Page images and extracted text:
.....
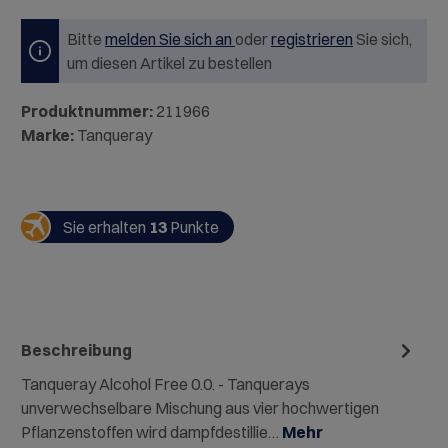
Bitte
melden Sie sich an
oder
registrieren
Sie sich,
um diesen Artikel zu bestellen
Produktnummer:
211966
Marke:
Tanqueray
Sie erhalten
13
Punkte
Beschreibung
Tanqueray Alcohol Free 0.0. - Tanquerays
unverwechselbare Mischung aus vier hochwertigen
Pflanzenstoffen wird dampfdestillie…
Mehr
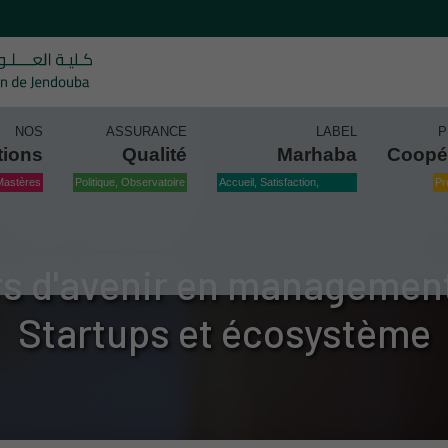
NOS
ASSURANCE
LABEL
P
tions
Qualité
Marhaba
Coopé
Mastères
Politique, Observatoire
Accueil, Satisfaction,
Pr
Qualité
s d'avenir en management
Startups et écosystème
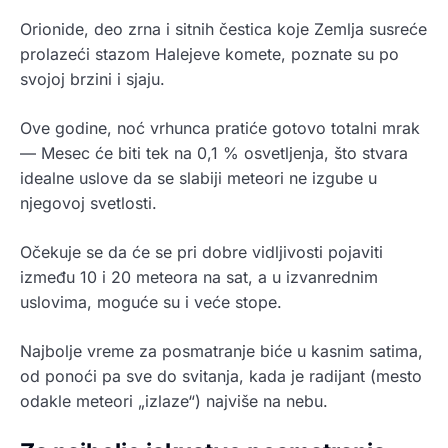
Orionide, deo zrna i sitnih čestica koje Zemlja susreće
prolazeći stazom Halejeve komete, poznate su po
svojoj brzini i sjaju.
Ove godine, noć vrhunca pratiće gotovo totalni mrak
— Mesec će biti tek na 0,1 % osvetljenja, što stvara
idealne uslove da se slabiji meteori ne izgube u
njegovoj svetlosti.
Očekuje se da će se pri dobre vidljivosti pojaviti
između 10 i 20 meteora na sat, a u izvanrednim
uslovima, moguće su i veće stope.
Najbolje vreme za posmatranje biće u kasnim satima,
od ponoći pa sve do svitanja, kada je radijant (mesto
odakle meteori „izlaze“) najviše na nebu.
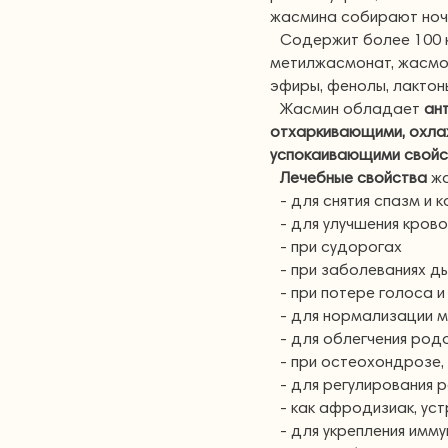
жасмина собирают ноч
Содержит более 100 к
метилжасмонат, жасмол
эфиры, фенолы, лактоны
Жасмин обладает
ан
отхаркивающими, охла
успокаивающими свойс
Лечебные свойства
жа
- для снятия спазм и
- для улучшения кро
- при судорогах
- при заболеваниях д
- при потере голоса 
- для нормализации м
- для облегчения род
- при остеохондрозе,
- для регулирования 
- как афродизиак, ус
- для укрепления имм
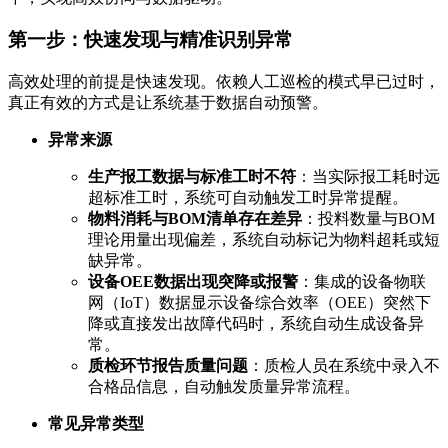
第一步：快速发现与精准识别异常
高效处理的前提是快速发现。依赖人工巡检的模式早已过时，
真正有效的方式是让系统基于数据自动预警。
异常来源
生产报工数据与标准工时不符
：当实际报工耗时远
超标准工时，系统可自动触发工时异常提醒。
物料消耗与BOM清单存在差异
：投料数量与BOM
理论用量出现偏差，系统自动标记为物料超耗或短
缺异常。
设备OEE数据出现突降或报警
：集成的设备物联
网（IoT）数据显示设备综合效率（OEE）突然下
降或直接发出故障代码时，系统自动生成设备异
常。
质检环节报告质量问题
：质检人员在系统中录入不
合格品信息，自动触发质量异常流程。
常见异常类型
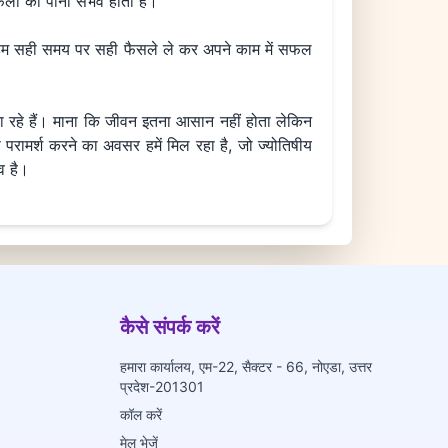
 फलों को पाना संभव होता है।
े हम सही समय पर सही फैसले ले कर अपने काम में सफल
बना रहे हैं। माना कि जीवन इतना आसान नहीं होता लेकिन
से परामर्श करने का अवसर हमें मिल रहा है, जो ज्योतिषीय
व है।
कैसे संपर्क करें
हमारा कार्यालय, एम-22, सैक्टर - 66, नोएडा, उत्तर
प्रदेश-201301
कॉल करें
मेल भेजें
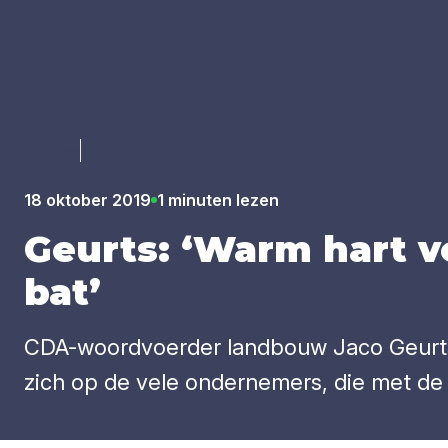
Luister
18 oktober 2019
1 minuten lezen
Geurts:
‘
Warm hart voo
bat’
CDA-woordvoerder landbouw Jaco Geurts d
zich op de vele ondernemers, die met de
.....
To do ▸ Leave out every picture and transcribe the remaining entries exactly.

Task result ▸
Bitte
melden Sie sich an
oder
registrieren
Sie sich,
um diesen Artikel zu bestellen
Produktnummer:
211966
Marke:
Tanqueray
Sie erhalten
13
Punkte
Beschreibung
Tanqueray Alcohol Free 0.0. - Tanquerays
unverwechselbare Mischung aus vier hochwertigen
Pflanzenstoffen wird dampfdestillie…
Mehr
NOS
ASSURANCE
LABEL
P
tions
Qualité
Marhaba
Coopé
Mastères
Politique, Observatoire
Accueil, Satisfaction,
Pr
Qualité
s d'avenir en management
Startups et écosystème
Orionide, deo zrna i sitnih čestica koje Zemlja susreće
prolazeći stazom Halejeve komete, poznate su po
svojoj brzini i sjaju.
Ove godine, noć vrhunca pratiće gotovo totalni mrak
— Mesec će biti tek na 0,1 % osvetljenja, što stvara
idealne uslove da se slabiji meteori ne izgube u
njegovoj svetlosti.
Očekuje se da će se pri dobre vidljivosti pojaviti
između 10 i 20 meteora na sat, a u izvanrednim
uslovima, moguće su i veće stope.
Najbolje vreme za posmatranje biće u kasnim satima,
od ponoći pa sve do svitanja, kada je radijant (mesto
odakle meteori „izlaze“) najviše na nebu.
жасмина собирают ноч
Содержит более 100 к
метилжасмонат, жасмол
эфиры, фенолы, лактоны
Жасмин обладает
ан
отхаркивающими, охла
успокаивающими свойс
Лечебные свойства
жа
- для снятия спазм и
- для улучшения кро
- при судорогах
- при заболеваниях д
- при потере голоса 
- для нормализации м
- для облегчения род
- при остеохондрозе,
- для регулирования 
- как афродизиак, ус
- для укрепления имм
第一步：快速发现与精准识别异常
高效处理的前提是快速发现。依赖人工巡检的模式早已过时，
真正有效的方式是让系统基于数据自动预警。
异常来源
生产报工数据与标准工时不符
：当实际报工耗时远
超标准工时，系统可自动触发工时异常提醒。
物料消耗与BOM清单存在差异
：投料数量与BOM
理论用量出现偏差，系统自动标记为物料超耗或短
缺异常。
设备OEE数据出现突降或报警
：集成的设备物联
网（IoT）数据显示设备综合效率（OEE）突然下
降或直接发出故障代码时，系统自动生成设备异
常。
质检环节报告质量问题
：质检人员在系统中录入不
合格品信息，自动触发质量异常流程。
常见异常类型
 फलों को पाना संभव होता है।
े हम सही समय पर सही फैसले ले कर अपने काम में सफल
बना रहे हैं। माना कि जीवन इतना आसान नहीं होता लेकिन
से परामर्श करने का अवसर हमें मिल रहा है, जो ज्योतिषीय
व है।
कैसे संपर्क करें
हमारा कार्यालय, एम-22, सैक्टर - 66, नोएडा, उत्तर
प्रदेश-201301
कॉल करें
मेल भेजें
Luister
18 oktober 2019
1 minuten lezen
Geurts:
‘
Warm hart voo
bat’
CDA-woordvoerder landbouw Jaco Geurts d
zich op de vele ondernemers, die met de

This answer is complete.